For example, this scatterplot contains a series of items including 'type' that is set to 'scatter' and 'mode' that is set to 'markers' to tell plotly to do a scatter plot with points (or markers - as opposed to lines). Then along with the 'markers' mode, it contains an item 'marker' which itself is a dictionary that contains the instructions of how to style the individual markers; here they are set to 'size = 4'. Finally, the trace contains the data in the 'x' and 'y' items, which together define the coordinates of the points. Thus, each trace is a self contained plotting unit composed of both the formatting information and the data itself.

To visualise the trace, we first need to place it into a list; usually we have more than one trace that we want to plot and therefore they need to be housed in a list. Finally we create a figure dictionary where the traces list is assigned to the 'data' item. The figure can then be visualised.

traces = [] #the list to fill with trace dictionaries
traces.append(scatter_plot_trace)

fig = dict(data = traces)
plotly.offline.iplot(fig)
https://plot.ly/~cnjr2/5/

https://plot.ly/~cnjr2/5/

This gives us our first Plotly plot (Note: click on the plot to view it interactively - it is hosted on www.plot.ly). Although it is very bare-bones, it already comes with interactivity; when hovering over the individual points, it highlights the coordinates in tooltips. However, we want to do better than this. For instance, we would to at the very least like add axis titles. To achieve this, we need to build a layout dictionary.
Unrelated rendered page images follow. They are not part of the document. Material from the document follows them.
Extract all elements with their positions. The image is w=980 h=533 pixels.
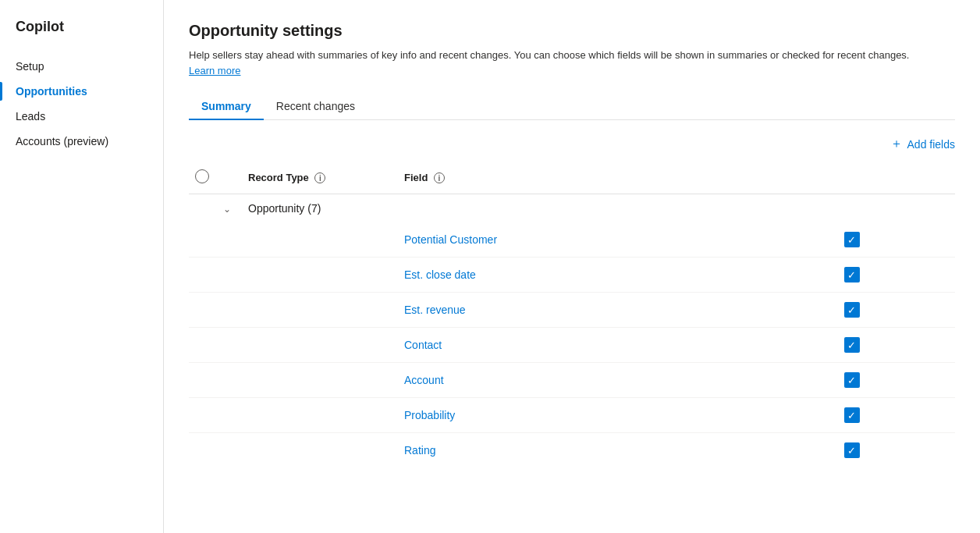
field-checkbox[interactable]: ✓ xyxy=(844,267,860,282)
field-checkbox[interactable]: ✓ xyxy=(844,302,860,318)
tab-recent-changes[interactable]: Recent changes xyxy=(264,94,368,120)
table-row: Est. close date ✓ xyxy=(189,258,955,293)
field-empty-chevron xyxy=(217,433,242,468)
page-title: Opportunity settings xyxy=(189,22,955,40)
field-name: Potential Customer xyxy=(404,233,497,246)
field-empty-check xyxy=(189,398,217,433)
table-row: Potential Customer ✓ xyxy=(189,222,955,258)
record-type-check-cell xyxy=(189,194,217,223)
sidebar: Copilot Setup Opportunities Leads Accoun… xyxy=(0,0,164,533)
record-type-chevron-cell: ⌄ xyxy=(217,194,242,223)
field-empty-type xyxy=(242,363,398,398)
field-name-cell: Contact xyxy=(398,328,838,363)
app-logo: Copilot xyxy=(0,12,163,54)
field-name-cell: Rating xyxy=(398,433,838,468)
col-header-check xyxy=(189,162,217,194)
field-checkbox[interactable]: ✓ xyxy=(844,442,860,458)
field-empty-chevron xyxy=(217,293,242,328)
field-checkbox-cell: ✓ xyxy=(838,363,955,398)
field-empty-type xyxy=(242,258,398,293)
main-content: Opportunity settings Help sellers stay a… xyxy=(164,0,980,533)
field-checkbox-cell: ✓ xyxy=(838,222,955,258)
field-name: Est. close date xyxy=(404,268,476,281)
field-name-cell: Probability xyxy=(398,398,838,433)
table-row: Account ✓ xyxy=(189,363,955,398)
field-empty-chevron xyxy=(217,363,242,398)
col-header-field: Field i xyxy=(398,162,838,194)
field-empty-chevron xyxy=(217,328,242,363)
field-info-icon[interactable]: i xyxy=(434,172,445,183)
tabs-container: Summary Recent changes xyxy=(189,94,955,120)
record-type-label-cell: Opportunity (7) xyxy=(242,194,838,223)
table-header-row: Record Type i Field i xyxy=(189,162,955,194)
field-name-cell: Est. close date xyxy=(398,258,838,293)
sidebar-item-opportunities[interactable]: Opportunities xyxy=(0,79,163,104)
table-body: ⌄ Opportunity (7) Potential Customer ✓ xyxy=(189,194,955,468)
field-checkbox[interactable]: ✓ xyxy=(844,232,860,247)
field-empty-type xyxy=(242,222,398,258)
field-name: Contact xyxy=(404,339,442,351)
field-checkbox-cell: ✓ xyxy=(838,293,955,328)
field-name: Est. revenue xyxy=(404,304,466,316)
col-header-record-type: Record Type i xyxy=(242,162,398,194)
col-header-checkbox xyxy=(838,162,955,194)
plus-icon: ＋ xyxy=(890,136,903,152)
field-empty-type xyxy=(242,398,398,433)
field-checkbox-cell: ✓ xyxy=(838,433,955,468)
field-name-cell: Potential Customer xyxy=(398,222,838,258)
page-description: Help sellers stay ahead with summaries o… xyxy=(189,48,938,78)
learn-more-link[interactable]: Learn more xyxy=(189,65,240,76)
field-checkbox[interactable]: ✓ xyxy=(844,337,860,353)
add-fields-button[interactable]: ＋ Add fields xyxy=(890,136,955,152)
field-name: Probability xyxy=(404,409,455,421)
field-empty-check xyxy=(189,363,217,398)
table-row: Contact ✓ xyxy=(189,328,955,363)
field-name-cell: Account xyxy=(398,363,838,398)
sidebar-item-leads[interactable]: Leads xyxy=(0,104,163,129)
sidebar-item-label: Accounts (preview) xyxy=(16,135,108,147)
field-name: Account xyxy=(404,374,444,386)
fields-table: Record Type i Field i ⌄ Opportunity (7) xyxy=(189,162,955,467)
toolbar: ＋ Add fields xyxy=(189,136,955,152)
field-checkbox[interactable]: ✓ xyxy=(844,372,860,388)
record-type-row: ⌄ Opportunity (7) xyxy=(189,194,955,223)
field-checkbox-cell: ✓ xyxy=(838,398,955,433)
field-empty-check xyxy=(189,258,217,293)
field-empty-type xyxy=(242,328,398,363)
sidebar-item-accounts[interactable]: Accounts (preview) xyxy=(0,129,163,154)
table-row: Probability ✓ xyxy=(189,398,955,433)
table-row: Est. revenue ✓ xyxy=(189,293,955,328)
select-all-checkbox[interactable] xyxy=(195,169,209,183)
sidebar-item-setup[interactable]: Setup xyxy=(0,54,163,79)
field-empty-check xyxy=(189,433,217,468)
field-checkbox-cell: ✓ xyxy=(838,258,955,293)
field-checkbox-cell: ✓ xyxy=(838,328,955,363)
sidebar-item-label: Leads xyxy=(16,110,45,123)
sidebar-item-label: Opportunities xyxy=(16,85,87,98)
sidebar-item-label: Setup xyxy=(16,60,44,73)
field-checkbox[interactable]: ✓ xyxy=(844,407,860,423)
col-header-chevron xyxy=(217,162,242,194)
field-empty-chevron xyxy=(217,258,242,293)
field-name: Rating xyxy=(404,444,435,457)
table-row: Rating ✓ xyxy=(189,433,955,468)
tab-summary[interactable]: Summary xyxy=(189,94,264,120)
field-empty-chevron xyxy=(217,398,242,433)
field-empty-type xyxy=(242,293,398,328)
field-empty-check xyxy=(189,222,217,258)
field-empty-check xyxy=(189,328,217,363)
expand-chevron-icon[interactable]: ⌄ xyxy=(223,204,231,215)
field-empty-type xyxy=(242,433,398,468)
field-empty-chevron xyxy=(217,222,242,258)
record-type-info-icon[interactable]: i xyxy=(314,172,325,183)
field-empty-check xyxy=(189,293,217,328)
field-name-cell: Est. revenue xyxy=(398,293,838,328)
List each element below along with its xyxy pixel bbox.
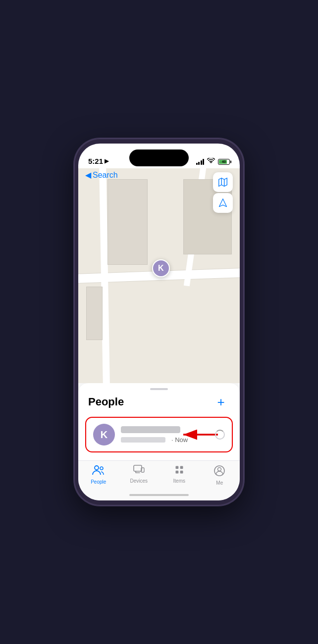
map-type-button[interactable] (213, 172, 233, 192)
tab-me[interactable]: Me (200, 465, 240, 490)
phone-screen: 5:21 ▶ (78, 144, 240, 500)
home-bar (129, 494, 189, 496)
devices-tab-label: Devices (130, 478, 148, 484)
battery-level: 40 (222, 160, 226, 163)
me-tab-label: Me (216, 480, 223, 486)
svg-point-13 (218, 468, 221, 471)
map-controls (213, 172, 233, 213)
status-icons: 40 (196, 158, 230, 165)
building-block-3 (86, 287, 103, 341)
person-name-blurred (121, 426, 180, 433)
signal-icon (196, 159, 205, 165)
svg-rect-8 (175, 466, 178, 469)
location-arrow-icon (218, 198, 228, 208)
phone-frame: 5:21 ▶ (74, 139, 244, 505)
items-tab-icon (173, 465, 185, 477)
people-tab-label: People (91, 479, 106, 485)
svg-rect-9 (180, 466, 183, 469)
location-active-icon: ▶ (105, 158, 108, 164)
location-button[interactable] (213, 193, 233, 213)
person-avatar: K (93, 424, 115, 446)
svg-rect-11 (180, 471, 183, 474)
person-marker-avatar: K (152, 259, 170, 277)
marker-initial: K (158, 264, 164, 273)
battery-icon: 40 (218, 159, 230, 165)
me-tab-icon (213, 465, 225, 479)
svg-rect-10 (175, 471, 178, 474)
tab-people[interactable]: People (78, 465, 119, 490)
tab-devices[interactable]: Devices (119, 465, 159, 490)
tab-items[interactable]: Items (159, 465, 200, 490)
bottom-sheet: People + K · Now (78, 383, 240, 460)
loading-spinner (215, 430, 225, 440)
person-list: K · Now (78, 417, 240, 460)
items-tab-label: Items (173, 478, 185, 484)
home-indicator (78, 490, 240, 500)
sheet-title: People (88, 396, 124, 408)
svg-rect-6 (134, 465, 142, 471)
clock: 5:21 (88, 157, 103, 165)
status-time: 5:21 ▶ (88, 157, 108, 165)
svg-point-5 (100, 467, 103, 470)
svg-point-4 (95, 466, 99, 470)
drag-handle[interactable] (150, 388, 168, 390)
devices-tab-icon (133, 465, 145, 477)
person-initial: K (101, 429, 107, 441)
map-area[interactable]: ◀ Search (78, 168, 240, 383)
people-tab-icon (92, 465, 105, 478)
sheet-header: People + (78, 393, 240, 417)
add-person-button[interactable]: + (212, 393, 230, 411)
person-location-blurred (121, 437, 165, 443)
back-button[interactable]: ◀ Search (85, 170, 118, 180)
tab-bar: People Devices (78, 460, 240, 490)
person-map-marker[interactable]: K (151, 258, 171, 278)
back-label: Search (93, 171, 118, 180)
dynamic-island (129, 149, 189, 166)
building-block-1 (107, 179, 148, 265)
back-chevron-icon: ◀ (85, 170, 91, 180)
person-list-item[interactable]: K · Now (85, 417, 233, 452)
map-type-icon (217, 177, 228, 188)
sheet-handle (78, 383, 240, 393)
wifi-icon (207, 158, 215, 165)
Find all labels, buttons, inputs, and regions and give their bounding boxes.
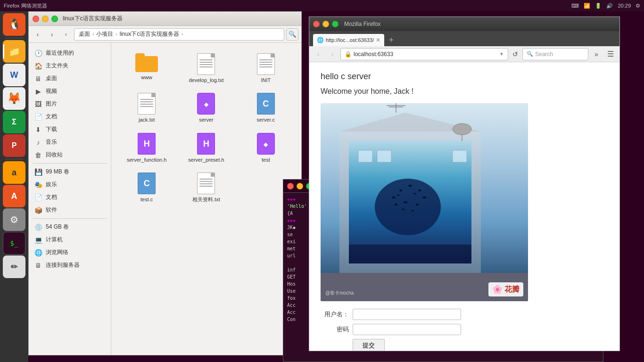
file-label-server-c: server.c — [257, 116, 275, 123]
firefox-maximize-button[interactable] — [332, 21, 339, 27]
computer-icon: 💻 — [34, 236, 42, 244]
writer-icon: W — [10, 70, 18, 80]
firefox-tab-active[interactable]: 🌐 http://loc...ost:63633/ ✕ — [313, 34, 384, 46]
page-weibo: @客卡mocha — [325, 290, 354, 296]
ff-back-button[interactable]: ‹ — [312, 48, 324, 60]
svg-point-18 — [402, 209, 405, 210]
fm-up-button[interactable]: ‹ — [60, 28, 72, 41]
new-tab-button[interactable]: + — [385, 34, 397, 46]
launcher-icon-software[interactable]: A — [3, 185, 25, 207]
sidebar-item-entertainment[interactable]: 🎭 娱乐 — [29, 178, 111, 191]
sidebar-item-downloads[interactable]: ⬇ 下载 — [29, 123, 111, 136]
breadcrumb-desktop[interactable]: 桌面 — [77, 30, 91, 38]
sidebar-item-docs2[interactable]: 📄 文档 — [29, 191, 111, 204]
sidebar-item-videos[interactable]: ▶ 视频 — [29, 85, 111, 98]
impress-icon: P — [12, 141, 17, 150]
launcher-icon-files[interactable]: 📁 — [3, 40, 25, 63]
ff-menu-button[interactable]: ☰ — [604, 48, 617, 60]
home-icon: 🏠 — [34, 62, 42, 70]
sidebar-label-downloads: 下载 — [46, 125, 57, 133]
svg-point-16 — [404, 201, 407, 203]
launcher-icon-calc[interactable]: Σ — [3, 111, 25, 133]
ff-forward-button[interactable]: › — [326, 48, 339, 60]
sidebar-item-software[interactable]: 📦 软件 — [29, 204, 111, 216]
tab-close-button[interactable]: ✕ — [376, 37, 380, 43]
file-item-init[interactable]: INIT — [238, 50, 294, 86]
firefox-minimize-button[interactable] — [322, 21, 329, 27]
sidebar-divider-2 — [33, 218, 107, 219]
fm-back-button[interactable]: ‹ — [32, 28, 44, 41]
file-item-jack[interactable]: jack.txt — [119, 90, 174, 126]
sidebar-item-volume54[interactable]: 💿 54 GB 卷 — [29, 221, 111, 233]
launcher-icon-ubuntu[interactable]: 🐧 — [3, 13, 25, 36]
username-row: 用户名： — [321, 309, 608, 320]
file-item-server[interactable]: server — [178, 90, 234, 126]
videos-icon: ▶ — [34, 88, 42, 95]
sidebar-item-network[interactable]: 🌐 浏览网络 — [29, 246, 111, 259]
svg-point-11 — [399, 189, 402, 191]
launcher-icon-terminal[interactable]: $_ — [3, 232, 25, 255]
firefox-icon: 🦊 — [7, 92, 21, 105]
sidebar-item-music[interactable]: ♪ 音乐 — [29, 136, 111, 148]
fm-forward-button[interactable]: › — [46, 28, 58, 41]
sidebar-item-recent[interactable]: 🕐 最近使用的 — [29, 47, 111, 59]
sidebar-label-software: 软件 — [46, 206, 57, 214]
ff-reload-button[interactable]: ↺ — [510, 49, 520, 59]
file-item-server-c[interactable]: server.c — [238, 90, 294, 126]
taskbar-top-left: Firefox 网络浏览器 — [4, 2, 47, 9]
launcher-icon-firefox[interactable]: 🦊 — [3, 87, 25, 110]
sidebar-label-volume54: 54 GB 卷 — [46, 223, 69, 231]
ff-url-bar[interactable]: 🔒 localhost:63633 ▼ — [340, 48, 508, 60]
sidebar-item-pictures[interactable]: 🖼 图片 — [29, 98, 111, 110]
sidebar-label-computer: 计算机 — [46, 236, 63, 244]
file-item-server-function-h[interactable]: server_function.h — [119, 130, 174, 166]
submit-button[interactable]: 提交 — [353, 339, 385, 351]
terminal-minimize-button[interactable] — [297, 183, 303, 189]
taskbar-top: Firefox 网络浏览器 ⌨ 📶 🔋 🔊 20:29 ⚙ — [0, 0, 644, 11]
sidebar-item-trash[interactable]: 🗑 回收站 — [29, 148, 111, 161]
ff-search-bar[interactable]: 🔍 Search — [522, 48, 588, 60]
breadcrumb-projects[interactable]: 小项目 — [95, 30, 115, 38]
launcher-icon-scratch[interactable]: ✏ — [3, 255, 25, 278]
launcher-icon-writer[interactable]: W — [3, 64, 25, 86]
svg-rect-24 — [358, 150, 372, 162]
sidebar-item-documents[interactable]: 📄 文档 — [29, 110, 111, 123]
file-item-develop-log[interactable]: develop_log.txt — [178, 50, 234, 86]
terminal-close-button[interactable] — [287, 183, 294, 189]
login-form: 用户名： 密码 提交 — [321, 309, 608, 351]
sidebar-item-volume99[interactable]: 💾 99 MB 卷 — [29, 165, 111, 178]
launcher-icon-amazon[interactable]: a — [3, 161, 25, 184]
breadcrumb-current[interactable]: linux下c语言实现服务器 — [118, 30, 181, 38]
launcher-divider — [5, 38, 24, 38]
launcher-icon-impress[interactable]: P — [3, 134, 25, 157]
sidebar-label-docs2: 文档 — [46, 193, 57, 201]
username-input[interactable] — [353, 309, 461, 320]
file-item-test[interactable]: test — [238, 130, 294, 166]
file-item-server-preset-h[interactable]: server_preset.h — [178, 130, 234, 166]
ff-url-text: localhost:63633 — [354, 51, 497, 58]
file-label-jack: jack.txt — [139, 116, 155, 123]
txt-init-icon — [257, 53, 275, 75]
file-item-www[interactable]: www — [119, 50, 174, 86]
sidebar-item-home[interactable]: 🏠 主文件夹 — [29, 59, 111, 72]
file-item-test-c[interactable]: test.c — [119, 170, 174, 206]
launcher-icon-settings[interactable]: ⚙ — [3, 208, 25, 231]
page-welcome: Welcome your home, Jack ! — [321, 87, 608, 96]
firefox-close-button[interactable] — [313, 21, 320, 27]
file-item-related-docs[interactable]: 相关资料.txt — [178, 170, 234, 206]
ff-url-dropdown-icon[interactable]: ▼ — [499, 51, 504, 57]
fm-maximize-button[interactable] — [51, 16, 58, 22]
sidebar-item-computer[interactable]: 💻 计算机 — [29, 233, 111, 246]
ff-extensions-button[interactable]: » — [590, 48, 603, 60]
sidebar-item-connect-server[interactable]: 🖥 连接到服务器 — [29, 259, 111, 272]
file-label-server-preset-h: server_preset.h — [188, 156, 224, 163]
page-image: 🌸 花瓣 @客卡mocha — [321, 103, 528, 301]
password-input[interactable] — [353, 324, 461, 335]
sidebar-label-network: 浏览网络 — [46, 248, 68, 256]
breadcrumb-bar: 桌面 › 小项目 › linux下c语言实现服务器 › — [74, 28, 284, 41]
fm-minimize-button[interactable] — [42, 16, 49, 22]
fm-search-button[interactable]: 🔍 — [286, 28, 298, 41]
fm-close-button[interactable] — [33, 16, 39, 22]
sidebar-item-desktop[interactable]: 🖥 桌面 — [29, 72, 111, 85]
svg-point-21 — [414, 193, 416, 195]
scatter_plot_layout = Layout(
    xaxis = dict(
        title = f1
    ),
    yaxis = dict(
        title = f2
    )
)

print(scatter_plot_layout)
{'xaxis': {'title': 'pH'}, 'yaxis': {'title': 'chlorides'}}

As we can see, this builds just another dictionary with items that are informative, in this case the feature names. To display them on the plot, we have to modify the figure dictionary and add a layout item; note that it is not a list. Then we can replot.

fig = dict(data = traces, layout = scatter_plot_layout)
plotly.offline.iplot(fig)
chlorides vs pH

chlorides vs pH

This is already better. However, this does not help to distinguish between the different wine classes. It would be good to color the individual wine points according to their class.

Coloured Scatterplot

In order to do this we can use the following customised colored_Scatter function. It repeats exactly the same code as above, but this time it will generate two traces, one for each class of wines by iterating over the classes with i, once for good wines, once for worse wines. First, we load the function.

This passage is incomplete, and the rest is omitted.